Data collected by the Tribune indicates the past 14 months have been one of the most violent periods in Chicago in at least two decades. In 2016, more than 760 of the 4,300 people shot in Chicago were killed. This year, at least 915 people have been shot with a total of 166 fatalities through mid-April, according to the Tribune.

Chicago nurses and physicians claim they "feel these shootings in their souls," according to the report. But the hardest part for medical professionals is knowing that providing treatment for violent crimes isn't a one-time ordeal. More often than not, clinicians must send patients right back into the violent neighborhoods they came from.

"It's devastating to see that over and over. You lose hope. You ask, 'When is it going to stop?' And no matter how hard you work and how good you [are at] your job, [the shooting victims] just keep rolling through the door," said Kate Sheppard, PhD, RN, a clinical associate professor at the Tucson-based University of Arizona College of Nursing who studies compassion fatigue. "There isn't a nurse I've met in 35 years who has lost compassion … They're emotionally saturated with grief. They cannot afford to care emotionally."

For some, attending to trauma patients and their families has become the "new normal." Catherine Humikowski, MD, the medical director of pediatric care at the University of Chicago Medicine Comer Children's Hospital, decided to take a sabbatical for the first time in eight years to distance herself from the painful environment.

"On some level, are we less shocked by it because we've seen it more? That's the scariest thing, that we just get used to it and it becomes the new normal. So you shift what shocks you and then the box settles around something that seems normal that shouldn't be normal[,] and that's what I've felt is happening with me in my time here at the ICU," said Dr. Humikowski.

Researchers claim clinicians' passion to care for other often leads them to neglect self-care measures and potentially turn to self-medication or develop anxiety or depression as coping mechanisms, according to the report.
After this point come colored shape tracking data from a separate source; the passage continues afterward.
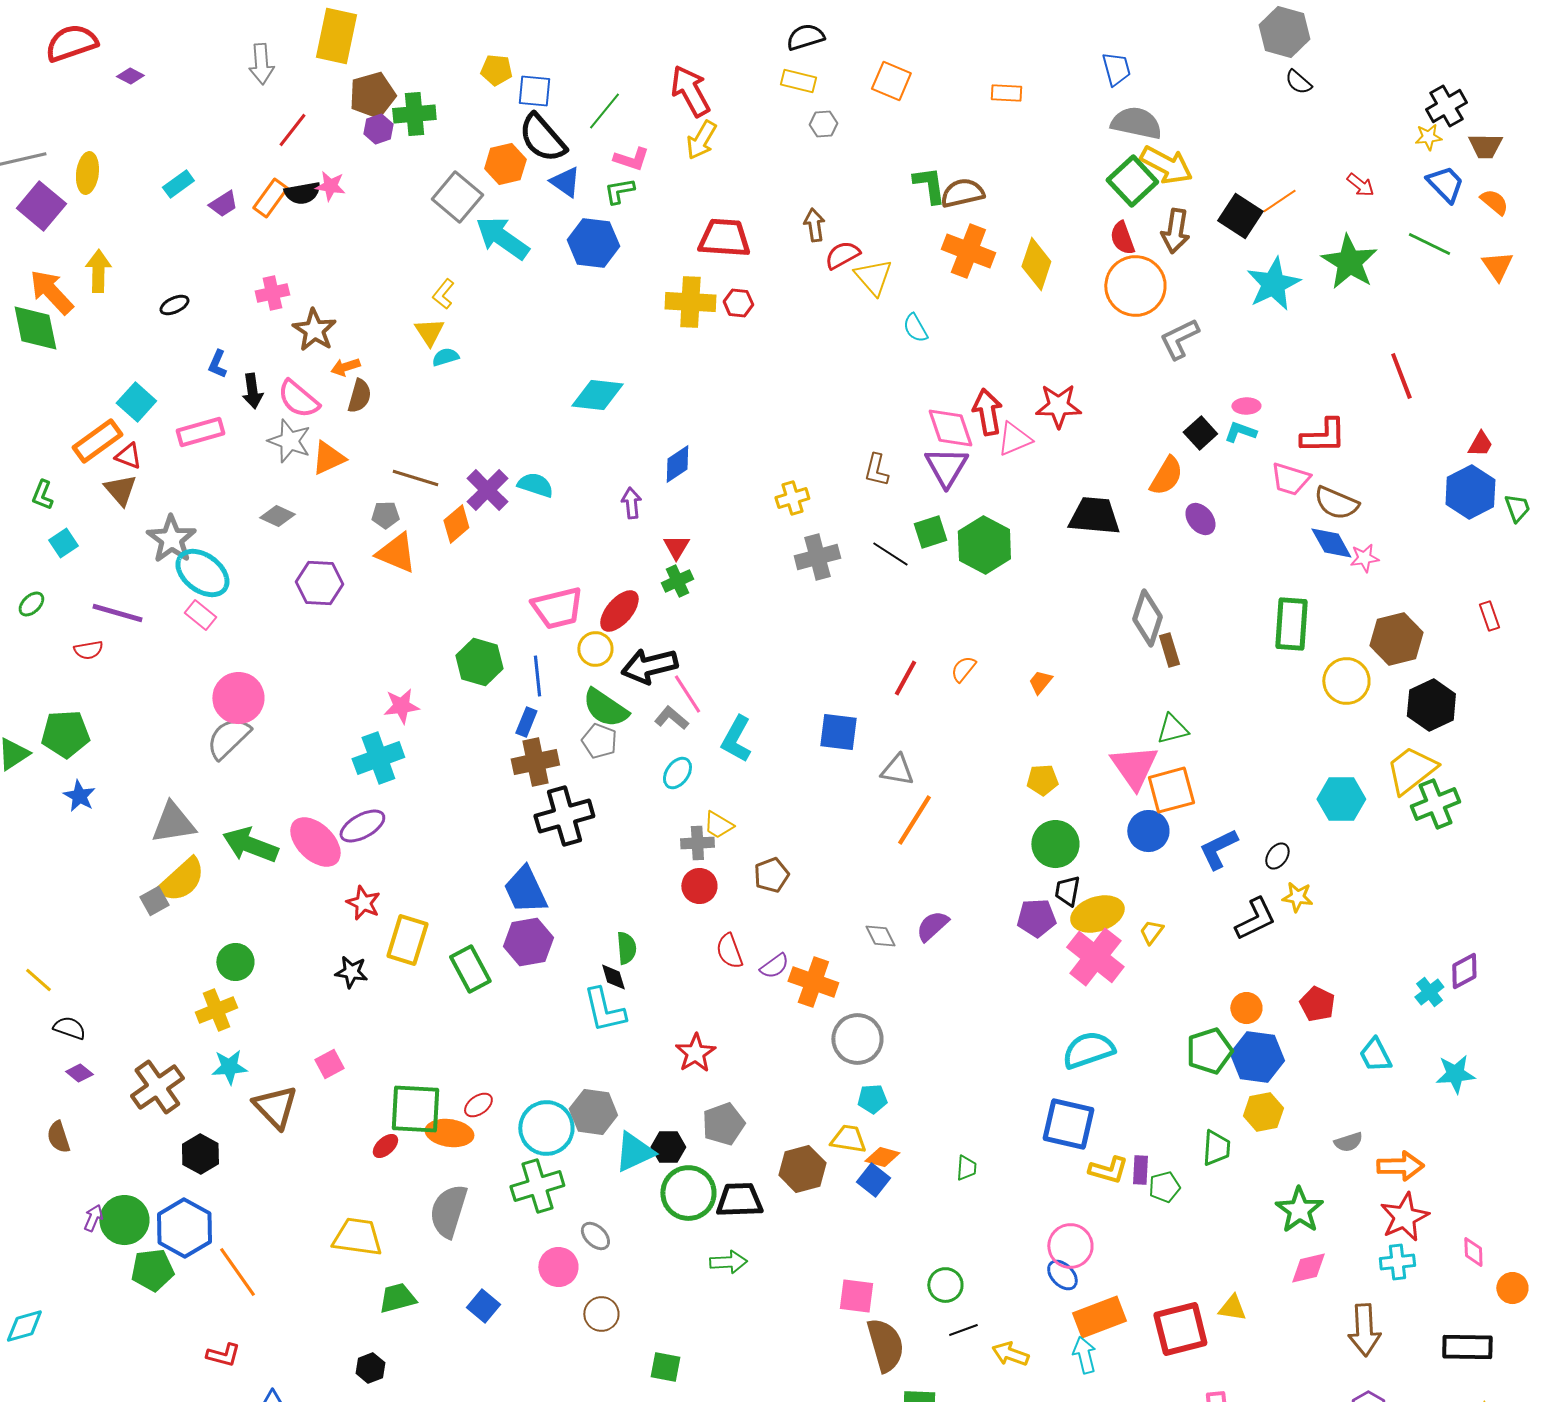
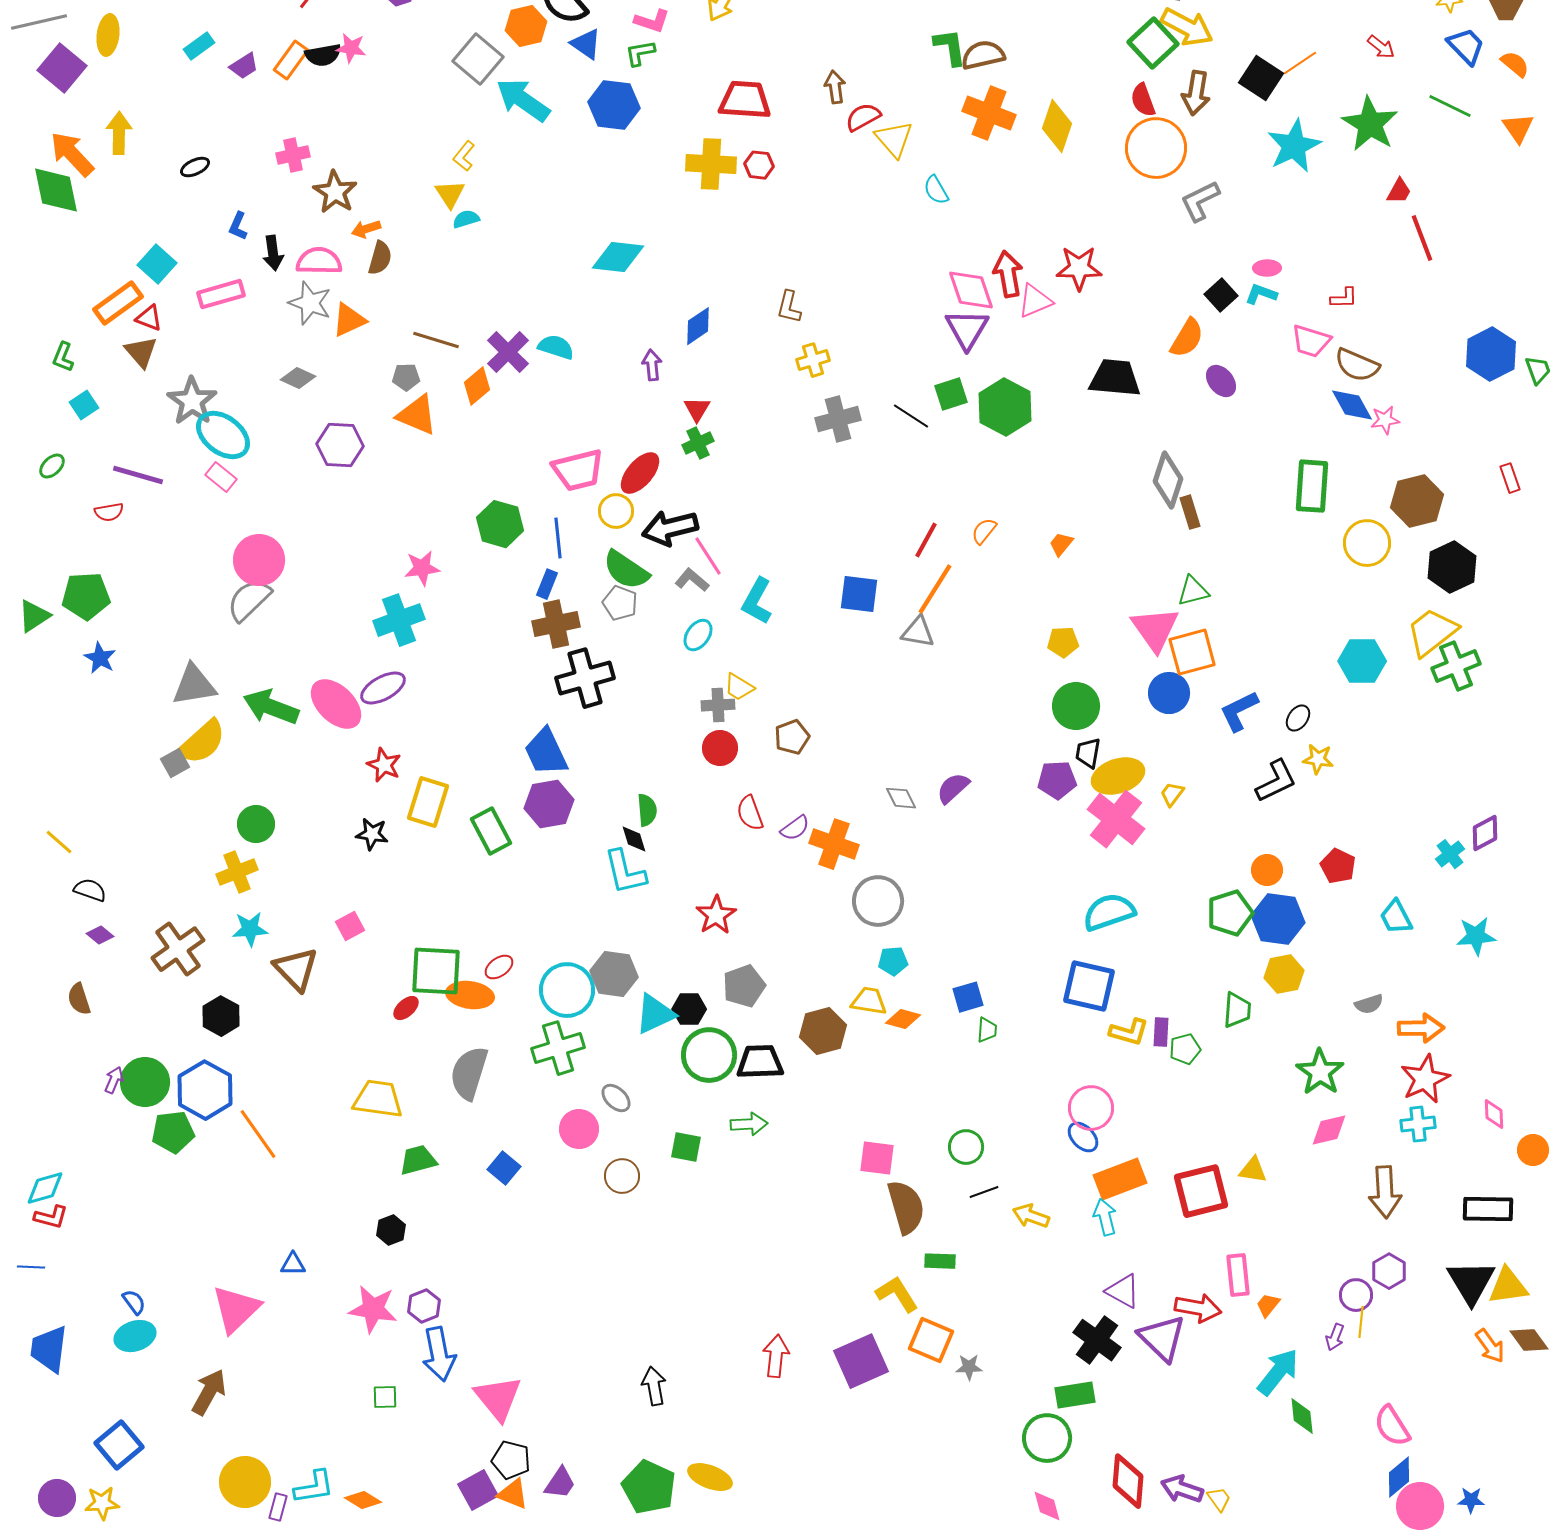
pink semicircle: (298, 399) -> (319, 261), turned 141
red L-shape: (1323, 436) -> (1344, 298), size x0.6
red trapezoid: (1480, 444) -> (1399, 191), moved
brown L-shape: (876, 470) -> (789, 307), moved
orange line: (914, 820) -> (935, 589), moved
blue square: (873, 1180) -> (968, 997), moved, turned 36
red L-shape: (223, 1355) -> (51, 1217), moved
green square: (665, 1367) -> (686, 1147), moved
To fight fatigue, some physicians have made it their mission to give back to the community by educating people on health disparities and encouraging them to view gun violence "as a disease that can be fixed," according to the report.

"You want to look at what's causing these people to resolve to guns. It's good to consider the psychological or socio-economic underlying factors," said Tifuh Amba, DNP, an acute nurse practitioner at the University of Chicago Medical Center. "Why is it happening in certain parts of Chicago? In those certain parts, why is it certain people? I'm not saying there are excuses, but maybe [nurses] can address some of those issues."